== The records
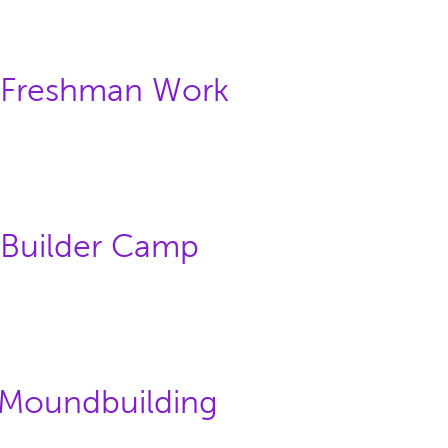
: Freshman Work
 Builder Camp
: Moundbuilding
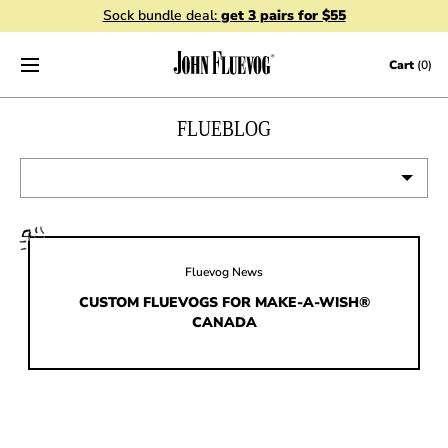
Sock bundle deal:
get 3 pairs for $55
Skip to content
Cart
(0)
FLUEBLOG
VIEW ALL
EVENTS
Fluevog News
CONTESTS
CUSTOM FLUEVOGS FOR MAKE-A-WISH®
CANADA
FLUEVOG NEWS
CELEBRITIES
SHOE CARE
====
* **Exercise goal**
Exactly as they stand, the entries must be written out again, pictures excluded.

* **Response to the task**
: Freshman Work
 Builder Camp
: Moundbuilding
Sock bundle deal:
get 3 pairs for $55
Skip to content
Cart
(0)
FLUEBLOG
VIEW ALL
EVENTS
Fluevog News
CONTESTS
CUSTOM FLUEVOGS FOR MAKE-A-WISH®
CANADA
FLUEVOG NEWS
CELEBRITIES
SHOE CARE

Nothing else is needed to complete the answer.